THERE’S more to bikies than bullet wounds and brothels. Comanchero have their grubby fingers in many rorts but “debt collection” is a specialty. NEW PODCAST SERIES — LISTEN NOW.

Bikie lucky to be alive after ten shots fired with most hitting him

THERE are bikers, there are outlaws and then there are Comanchero: gangsters on Harleys who have hacked out a niche in the Australian crime scene with extreme violence.

Behind legitimate or semi-legit fronts like tattoo parlours, gyms and “security” firms, they might pretend to be a bunch of like-minded bogan bikers who get together to have fun with beer and strippers, but the truth is a little more sinister.

Comanchero Inc. is a serious crime family with more rackets than The Sopranos and more ink than the New York Times.

The way they go about terrorising victims is straight from Clockwork Orange. They have their grubby fingers in many rorts but “debt collection” is a specialty.
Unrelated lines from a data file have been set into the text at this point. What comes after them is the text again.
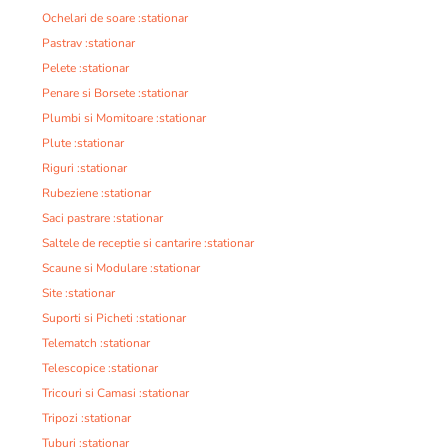
Ochelari de soare :stationar
Pastrav :stationar
Pelete :stationar
Penare si Borsete :stationar
Plumbi si Momitoare :stationar
Plute :stationar
Riguri :stationar
Rubeziene :stationar
Saci pastrare :stationar
Saltele de receptie si cantarire :stationar
Scaune si Modulare :stationar
Site :stationar
Suporti si Picheti :stationar
Telematch :stationar
Telescopice :stationar
Tricouri si Camasi :stationar
Tripozi :stationar
Tuburi :stationar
COMANCHERO BUSINESSES TARGETED IN POLICE RAIDS

Gang members routinely “buy” debts at a half-price discount then set out to collect the full amount using maximum intimidation through extreme force.

It is a short step from “debt collecting” to just “collecting” without bothering about a debt. This is otherwise known as extortion, as outlined in the Supreme Court recently in a hearing that highlights how brazenly outlaw bikers stand over other citizens.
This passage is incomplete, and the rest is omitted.